Russians and Natives, who engaged in fur trading, settled here and by the 1870s Seldovia was a thriving community. Over the years, the processing of herring, crab and salmon have been important industries. At the turn of the century, Seldovia was a stop for prospectors en route to the gold fields further north. A herring boom in the 1920s brought Scandinavians to town and they stayed to fish salmon, halibut and crab.
In 1931 a wooden boardwalk was built along the waterfront to facilitate travel through town. Businesses set on piles flourished along the wooden walkway, and Seldovia become known through Southcentral Alaska as "The Boardwalk Town." The boardwalk was also a social gathering place. Even today, the charm of old Seldovia remains as does an original section of the boardwalk along the slough.
The 1964 earthquake changed Seldovia. The land mass fell four feet allowing high tides to wash away the boardwalk, houses and stores.
During the rebuild, the waterfront boardwalk was replaced with fill so that the town could be constructed on higher grounds and protected from high tides. Today, Seldovia is an active community that welcomes visitors to experience one of Alaska’s beautiful coastal communities.
Seldovia has the northern most ice-free harbor in the United States—an advantage when it comes to commercial fishing here in Alaska. Seldovia has a long history of commercial fishing, and up to four canneries used to be alongside the waterfront which included the Cook Inlet Packing Company, Squeaky's Cannery (Squeaky was a commodore in the navy when the US forces landed at Attu in the 1940s), AYR (All Year Round Cannery), and Shellfish Cannery.
Fisherman preferred to deliver their fish in Seldovia, saving much time and fuel costs. Because Seldovia was the port of entry between Anchorage and Seattle, it was an easy stop to pick up containers and materials for fishing.
Seldovia has a history of canning both Pinks and Chums. While they are not considered the highest quality of the salmon species compared to Kings and Reds, they are in high demand, creating a great opportunity for “added value products,” such as jerky and pet food.
Seldovia is near Homer and is a beautiful reminder of what coastal Alaska was like in the past. You can take a water taxi, ferry, local air taxi or charter a boar to visit this unique community.
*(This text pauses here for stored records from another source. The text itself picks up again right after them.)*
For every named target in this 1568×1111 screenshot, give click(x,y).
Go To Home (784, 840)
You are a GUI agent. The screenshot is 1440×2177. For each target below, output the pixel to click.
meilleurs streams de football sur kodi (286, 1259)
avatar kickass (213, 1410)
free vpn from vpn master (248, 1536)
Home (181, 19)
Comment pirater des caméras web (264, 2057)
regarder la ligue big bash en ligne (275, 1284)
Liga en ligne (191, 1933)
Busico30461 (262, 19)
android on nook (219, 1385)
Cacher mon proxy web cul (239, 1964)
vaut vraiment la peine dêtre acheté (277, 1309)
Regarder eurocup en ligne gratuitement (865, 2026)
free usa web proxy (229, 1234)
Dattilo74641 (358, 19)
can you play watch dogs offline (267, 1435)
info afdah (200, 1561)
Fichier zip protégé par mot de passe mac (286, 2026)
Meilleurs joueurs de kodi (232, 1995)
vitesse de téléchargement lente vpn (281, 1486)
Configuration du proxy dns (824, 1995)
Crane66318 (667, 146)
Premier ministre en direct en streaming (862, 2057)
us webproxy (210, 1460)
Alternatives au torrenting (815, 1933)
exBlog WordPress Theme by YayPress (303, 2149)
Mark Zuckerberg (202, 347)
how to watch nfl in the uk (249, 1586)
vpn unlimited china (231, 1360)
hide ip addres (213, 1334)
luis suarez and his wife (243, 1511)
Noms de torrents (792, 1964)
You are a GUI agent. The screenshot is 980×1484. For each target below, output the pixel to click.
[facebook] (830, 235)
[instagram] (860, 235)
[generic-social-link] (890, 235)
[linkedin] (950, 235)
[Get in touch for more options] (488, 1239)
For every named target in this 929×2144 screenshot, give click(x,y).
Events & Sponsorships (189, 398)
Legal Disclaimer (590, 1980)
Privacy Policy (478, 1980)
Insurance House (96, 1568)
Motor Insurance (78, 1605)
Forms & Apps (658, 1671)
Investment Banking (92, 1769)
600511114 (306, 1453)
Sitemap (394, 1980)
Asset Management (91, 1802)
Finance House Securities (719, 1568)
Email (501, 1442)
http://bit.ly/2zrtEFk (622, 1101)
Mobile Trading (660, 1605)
Before the Great Alaskan Earthquake and the building of the road between Anchorage and Homer, Seldovia had been for a century, the port of entry for the main land of central Alaska. It is also the furthest north ice-free harbor in Alaska.
Being off the "road system" in Alaska and only accessible by boat or plane, Seldovia has retained her secluded charm. Stepping off any boat in her harbor is like going back in time, no hurry, absolutely astonishing settings, nested alongside beautiful mountain and crystal clear water. The people are proud and have learned for centuries how to live off the land and the ocean. In this world of "processed foods" we take pride in knowing that we have access to the most natural fish available.